I don't see a clear benefit of that right now. Just note that you can template your xcontainer with any shape or strides type, as, for example done for Python arrays. We do not copy the shape or strides in that case and directly use the same memory for shape and strides as numpy.

More specifically... does xtensor support 64-bit indexes?

Yes, we try to be as STL as possible -- our indices are therefore size_type which is usually an unsigned 64 bit type.

wolfv commented 5 years ago

@slayoo I don't have a lot of experience with libdynd. we have talked with one of the authors a couple of weeks ago. At the moment there is not much activity, and at least the docs are quite lacking. However, he might pick it up again for some project.

emmenlau commented 5 years ago

I very much enjoyed this discussion and wanted to kindly ask whether there new developments or considerations?

On a related note, I'm curious to understand how well xtensor is optimized for performance. Some time ago I added xtensor to blazemark to better understand the typical performance, and found that basic operations like adding two arrays can be on the order of 5 times slower than in blitz++ or Eigen::Tensor. This was no professional comparison and is quite subjective, of course. But just coincidentally there was recently an issue about iterator performance where early versions where prohibitively slow (https://github.com/QuantStack/xtensor/issues/695). I'm not trying to get into premature optimization here, but as @tobias-loew pointed out many C++ users may care about speed, and on top of good syntax and a suitable set of features it can still be significant work to come close to the incredible performance of blaze, blitz++ or Eigen::Tensor.

Would it be possible to add some comparable libraries like blitz++ or Eigen::Tensor to your benchmark to get a better understanding where xtensor stands, and what parts might need more work?

wolfv commented 5 years ago

Hi @emmenlau we do have a benchmark suite that compares against several other libraries here: https://github.com/wolfv/xtensor-benchmark It might need a little bit of love to get it to compile with the newest xtensor release.

The issue with the iterators is from "back in the days". We've spent a lot of work on getting the performance right. For basic operatiions it should only be slower for very small matrices and non-static shapes because in that case we need to perform a dynamic check to see if broadcasting is involved. Additionally we also spun out a companion library (https://github.com/QuantStack/xsimd) which is one of the nicest explicit SIMDification libraries around :)

However, we also still have some speed improvements to do, and some are quite low-hanging fruits. But the general use case should be fine!

I couldn't find your benchmarks on a quick google, but make sure to activate the -DXTENSOR_USE_XSIMD flag and install xsimd as well.

wolfv commented 5 years ago

btw seeing your HighFive contributions, we actually use HighFive as part of xtensor-io (github.com/QuantStack/xtensor-io) that one of our core contributors (@tdegeus) has added (and also backported some cool changes to HighFive).

emmenlau commented 5 years ago

Dear @wolfv , thanks for the pointer to your benchmark!

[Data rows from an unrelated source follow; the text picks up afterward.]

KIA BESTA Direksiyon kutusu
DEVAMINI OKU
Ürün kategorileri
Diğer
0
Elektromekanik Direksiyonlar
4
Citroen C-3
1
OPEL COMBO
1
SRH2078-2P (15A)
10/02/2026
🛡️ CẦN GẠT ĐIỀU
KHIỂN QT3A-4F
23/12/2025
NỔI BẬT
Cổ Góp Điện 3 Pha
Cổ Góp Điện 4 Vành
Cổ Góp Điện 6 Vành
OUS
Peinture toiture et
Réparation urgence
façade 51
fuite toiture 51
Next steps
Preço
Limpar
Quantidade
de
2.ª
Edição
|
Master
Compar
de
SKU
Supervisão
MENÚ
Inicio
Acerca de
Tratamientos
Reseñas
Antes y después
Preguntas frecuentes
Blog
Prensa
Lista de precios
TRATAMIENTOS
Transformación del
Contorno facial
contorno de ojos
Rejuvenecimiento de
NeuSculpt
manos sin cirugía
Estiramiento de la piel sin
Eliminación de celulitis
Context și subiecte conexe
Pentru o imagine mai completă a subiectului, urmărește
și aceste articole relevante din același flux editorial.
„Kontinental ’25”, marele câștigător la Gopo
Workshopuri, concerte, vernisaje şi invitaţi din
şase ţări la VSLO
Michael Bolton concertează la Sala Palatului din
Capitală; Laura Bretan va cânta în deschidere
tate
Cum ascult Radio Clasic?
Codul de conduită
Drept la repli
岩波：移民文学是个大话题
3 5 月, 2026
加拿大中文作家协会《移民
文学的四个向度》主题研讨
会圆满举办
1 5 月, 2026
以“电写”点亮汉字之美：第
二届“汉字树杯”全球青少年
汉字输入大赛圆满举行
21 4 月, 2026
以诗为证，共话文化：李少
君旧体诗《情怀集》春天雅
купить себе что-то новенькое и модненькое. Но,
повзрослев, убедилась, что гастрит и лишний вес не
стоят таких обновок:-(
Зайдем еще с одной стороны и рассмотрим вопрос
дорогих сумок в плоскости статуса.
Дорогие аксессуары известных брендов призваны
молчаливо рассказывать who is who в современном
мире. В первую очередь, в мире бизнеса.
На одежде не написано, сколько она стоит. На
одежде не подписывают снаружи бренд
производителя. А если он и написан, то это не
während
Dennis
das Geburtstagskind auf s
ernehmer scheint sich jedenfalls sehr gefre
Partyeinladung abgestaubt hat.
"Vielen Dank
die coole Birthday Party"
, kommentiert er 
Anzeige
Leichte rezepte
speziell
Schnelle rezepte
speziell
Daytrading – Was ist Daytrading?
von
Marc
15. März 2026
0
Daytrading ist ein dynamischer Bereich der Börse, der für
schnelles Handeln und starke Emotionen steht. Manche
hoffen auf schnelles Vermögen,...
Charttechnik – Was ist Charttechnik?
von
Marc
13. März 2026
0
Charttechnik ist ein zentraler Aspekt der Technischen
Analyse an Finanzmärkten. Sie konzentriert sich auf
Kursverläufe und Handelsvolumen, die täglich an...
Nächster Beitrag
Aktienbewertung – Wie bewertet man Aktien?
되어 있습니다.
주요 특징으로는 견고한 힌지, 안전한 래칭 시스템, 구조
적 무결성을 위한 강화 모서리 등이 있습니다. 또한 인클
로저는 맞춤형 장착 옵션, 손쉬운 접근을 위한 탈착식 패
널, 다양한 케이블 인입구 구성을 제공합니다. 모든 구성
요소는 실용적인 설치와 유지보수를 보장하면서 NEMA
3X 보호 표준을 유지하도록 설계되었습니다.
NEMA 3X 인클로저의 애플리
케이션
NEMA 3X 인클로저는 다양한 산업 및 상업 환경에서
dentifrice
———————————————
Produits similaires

I'm quite curious to see it in action! Does it generate some plots, and could you integrate it with your CI? It would be very interesting to continuously review and extend this. I see also that you've hardcoded some xsimd benchmarks. Am I correct to assume that xsimd is generally hidden from the user inside xtensor, and things like SIMD, BLAS and parallelization "just work" when built in?

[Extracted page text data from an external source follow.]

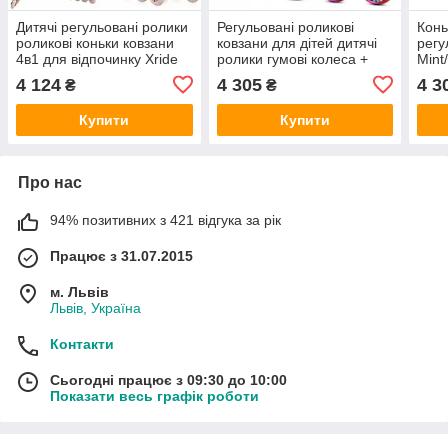
Дитячі регульовані ролики
Регульовані роликові
Конь
роликові коньки ковзани
ковзани для дітей дитячі
регу
4в1 для відпочинку Xride
ролики гумові колеса +
Mint
35-38
нашивки
4 124
4 305
4 3
₴
₴
Купити
Купити
Про нас
94% позитивних з 421 відгука за рік
Працює з 31.07.2015
м. Львів
Львів, Україна
Контакти
Сьогодні працює з 09:30 до 10:00
Показати весь графік роботи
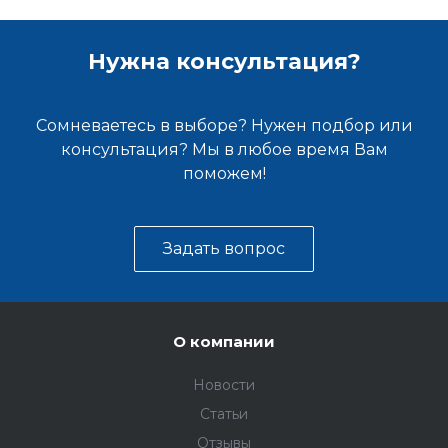
Нужна консультация?
Сомневаетесь в выборе? Нужен подбор или
консультация? Мы в любое время Вам
поможем!
Задать вопрос
О компании
Новости
Статьи
Отзывы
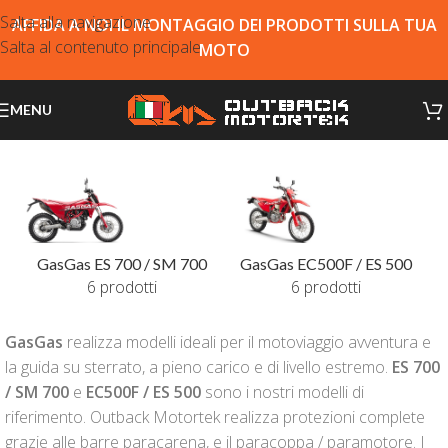
Salta alla navigazione
AFFIDA A NOI IL MONTAGGIO DEI PRODOTTI SULLA TUA
Salta al contenuto principale
MOTO
MENU
GasGas ES 700 / SM 700
GasGas EC500F / ES 500
6 prodotti
6 prodotti
GasGas
realizza modelli ideali per il motoviaggio avventura e
la guida su sterrato, a pieno carico e di livello estremo.
ES 700
/ SM 700
e
EC500F / ES 500
sono i nostri modelli di
riferimento. Outback Motortek realizza protezioni complete
grazie alle barre paracarena, e il paracoppa / paramotore. I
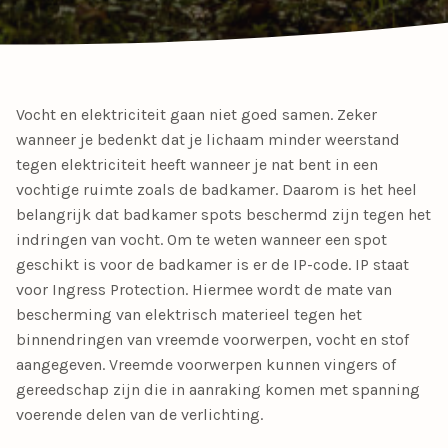
Vocht en elektriciteit gaan niet goed samen. Zeker
wanneer je bedenkt dat je lichaam minder weerstand
tegen elektriciteit heeft wanneer je nat bent in een
vochtige ruimte zoals de badkamer. Daarom is het heel
belangrijk dat badkamer spots beschermd zijn tegen het
indringen van vocht. Om te weten wanneer een spot
geschikt is voor de badkamer is er de IP-code. IP staat
voor Ingress Protection. Hiermee wordt de mate van
bescherming van elektrisch materieel tegen het
binnendringen van vreemde voorwerpen, vocht en stof
aangegeven. Vreemde voorwerpen kunnen vingers of
gereedschap zijn die in aanraking komen met spanning
voerende delen van de verlichting.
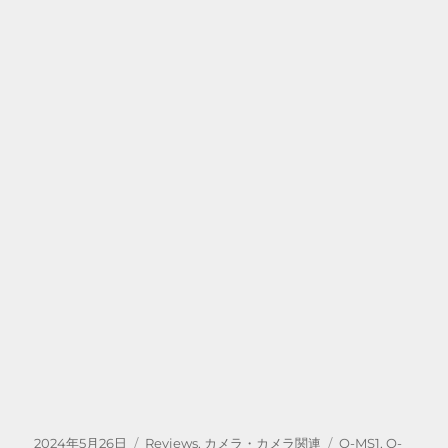
投
カ
タ
2024年5月26日
Reviews
,
カメラ・カメラ関連
O-MS1
,
O-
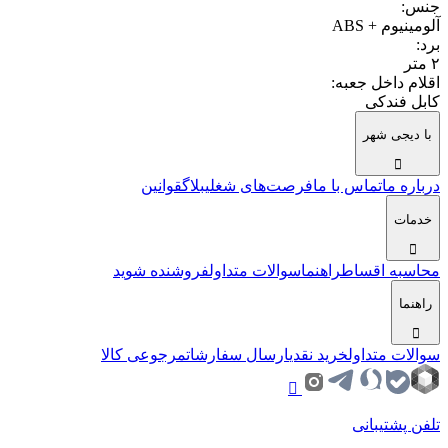
جنس
:
آلومینیوم + ABS
برد
:
۲ متر
اقلام داخل جعبه
:
کابل فندکی
با دیجی شهر
درباره ما
تماس با ما
فرصت‌های شغلی
بلاگ
قوانین
خدمات
محاسبه اقساط
راهنما
سوالات متداول
فروشنده شوید
راهنما
سوالات متداول
خرید نقدی
ارسال سفارشات
مرجوعی کالا
تلفن پشتیبانی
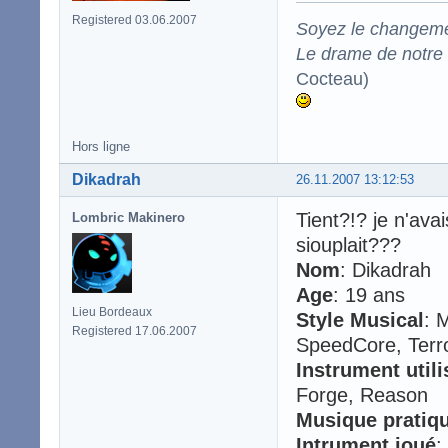
Registered 03.06.2007
Soyez le changeme
Le drame de notre t
Cocteau)
Hors ligne
Dikadrah
26.11.2007 13:12:53
Tient?!? je n'ava
Lombric Makinero
siouplait???
Nom
: Dikadrah
Age
: 19 ans
Lieu Bordeaux
Style Musical
: 
Registered 17.06.2007
SpeedCore, Terr
Instrument utili
Forge, Reason
Musique pratiq
Intrument joué
:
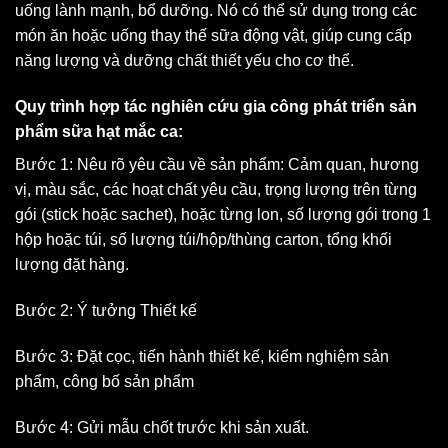
uống lành mạnh, bổ dưỡng. Nó có thể sử dụng trong các
món ăn hoặc uống thay thế sữa động vật, giúp cung cấp
năng lượng và dưỡng chất thiết yếu cho cơ thể.
Quy trình hợp tác nghiên cứu gia công phát triển sản
phẩm sữa hạt mắc ca:
Bước 1: Nêu rõ yêu cầu về sản phẩm: Cảm quan, hương
vị, màu sắc, các hoạt chất yêu cầu, trọng lượng trên từng
gói (stick hoặc sachet), hoặc từng lon, số lượng gói trong 1
hộp hoặc túi, số lượng túi/hộp/thùng carton, tổng khối
lượng đặt hàng.
Bước 2: Ý tưởng Thiết kế
Bước 3: Đặt cọc, tiến hành thiết kế, kiểm nghiệm sản
phẩm, công bố sản phẩm
Bước 4: Gửi mẫu chốt trước khi sản xuất.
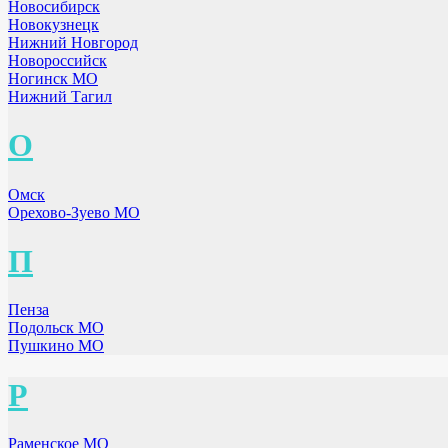
Новосибирск
Новокузнецк
Нижний Новгород
Новороссийск
Ногинск МО
Нижний Тагил
О
Омск
Орехово-Зуево МО
П
Пенза
Подольск МО
Пушкино МО
Р
Раменское МО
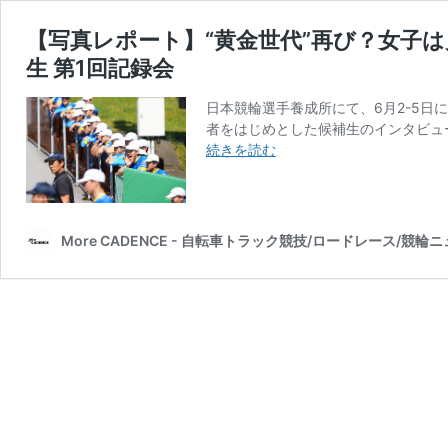
【写真レポート】“黄金世代”再び？女子は史
生 第1回記録会
日本競輪選手養成所にて、6月2-5日に
者をはじめとした候補生のインタビュ
【写
続きを読む
真
レ
ポ
ー
More CADENCE - 自転車トラック競技/ロードレース/競輪
ト】“黄
金
世
代”再
び？
女
子
は
史
上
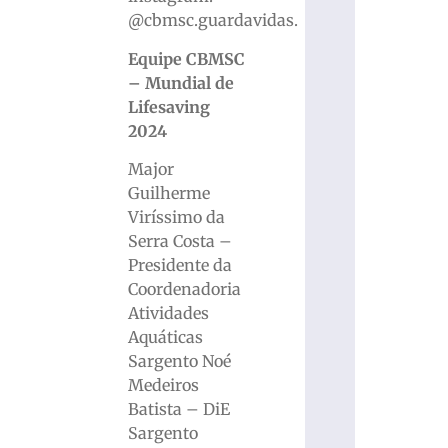
@cbmsc.guardavidas.
Equipe CBMSC
– Mundial de
Lifesaving
2024
Major
Guilherme
Viríssimo da
Serra Costa –
Presidente da
Coordenadoria
Atividades
Aquáticas
Sargento Noé
Medeiros
Batista – DiE
Sargento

We have been following xtensor for a while and it seems quite interesting. Specifically the many language bindings and the good integration of iterators is nice. I do share some of the sentiments mentioned above for parts of the syntax. I.e. the at()-method is not my favorite, and (more importantly) I think the code would be more readable if the base view class would not be named xexpression but rather xtensor, xview or something closely related to these.

But generally xtensor seems very promising and you've achieved a lot, so two thumbs up from my side.